- Required work
Copy word for word the lines in the records below, starting at the line with "group meeting at" and ending at the line with "Back to Support". Skip the pictures.

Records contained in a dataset
========
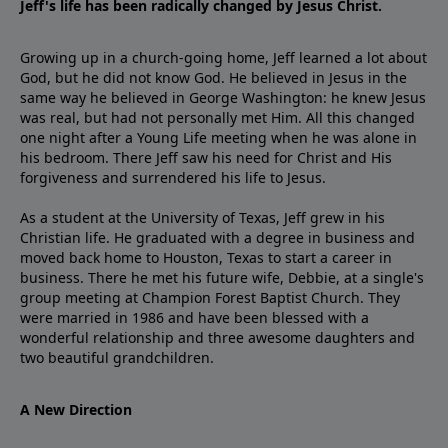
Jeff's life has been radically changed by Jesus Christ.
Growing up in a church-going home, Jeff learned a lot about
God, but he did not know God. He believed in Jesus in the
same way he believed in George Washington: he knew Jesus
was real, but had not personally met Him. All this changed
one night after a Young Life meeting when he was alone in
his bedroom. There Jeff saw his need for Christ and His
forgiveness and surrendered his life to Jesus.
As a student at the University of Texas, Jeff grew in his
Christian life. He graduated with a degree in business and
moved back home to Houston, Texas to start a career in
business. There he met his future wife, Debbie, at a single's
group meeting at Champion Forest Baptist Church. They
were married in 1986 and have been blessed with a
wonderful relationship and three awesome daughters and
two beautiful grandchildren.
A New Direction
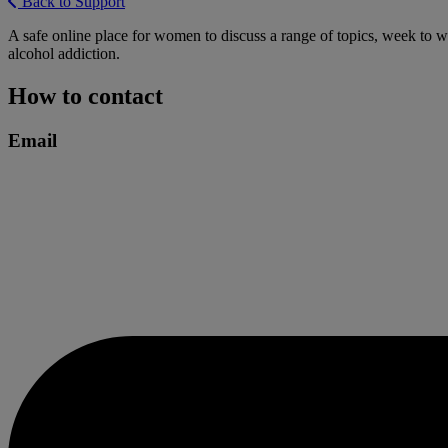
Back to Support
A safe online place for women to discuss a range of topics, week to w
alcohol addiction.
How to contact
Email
========
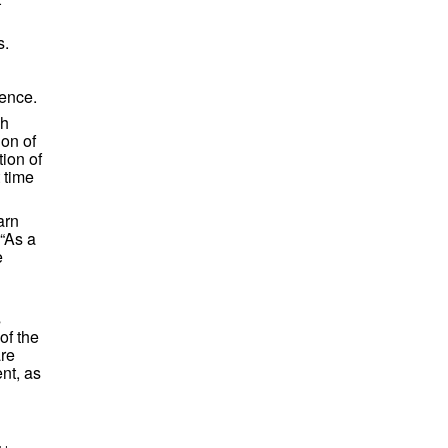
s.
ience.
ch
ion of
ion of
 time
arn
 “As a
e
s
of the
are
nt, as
========
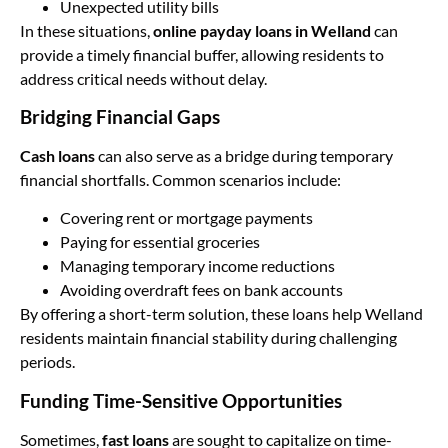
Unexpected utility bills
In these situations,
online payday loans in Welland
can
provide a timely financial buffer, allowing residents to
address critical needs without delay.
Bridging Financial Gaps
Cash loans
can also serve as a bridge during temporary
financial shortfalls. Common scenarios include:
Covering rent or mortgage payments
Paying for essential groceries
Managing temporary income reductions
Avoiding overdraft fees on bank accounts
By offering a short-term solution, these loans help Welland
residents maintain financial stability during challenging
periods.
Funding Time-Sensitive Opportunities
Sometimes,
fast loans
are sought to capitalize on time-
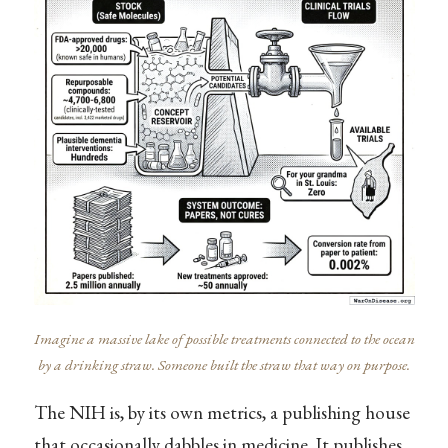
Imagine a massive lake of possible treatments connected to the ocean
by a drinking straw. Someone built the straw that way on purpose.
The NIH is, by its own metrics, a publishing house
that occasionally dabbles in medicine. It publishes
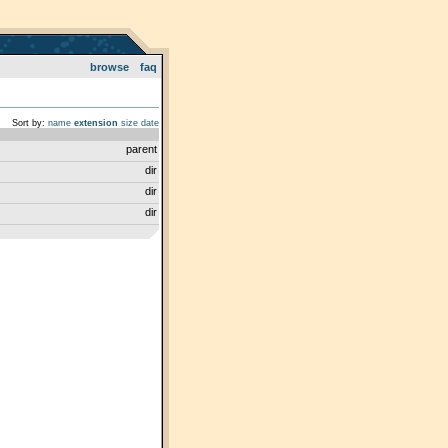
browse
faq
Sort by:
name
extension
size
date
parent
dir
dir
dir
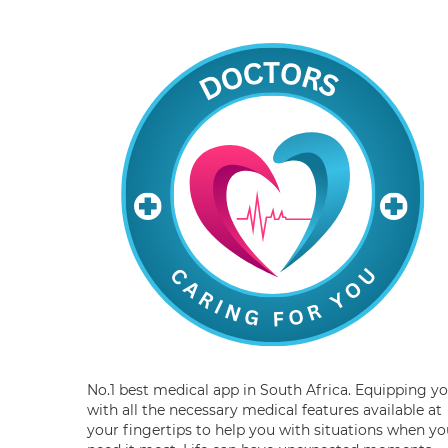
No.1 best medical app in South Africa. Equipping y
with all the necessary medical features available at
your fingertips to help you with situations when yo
========
- Response to the exercise
group meeting at Champion Forest Baptist Church. They
were married in 1986 and have been blessed with a
wonderful relationship and three awesome daughters and
two beautiful grandchildren.
A New Direction
Back to Support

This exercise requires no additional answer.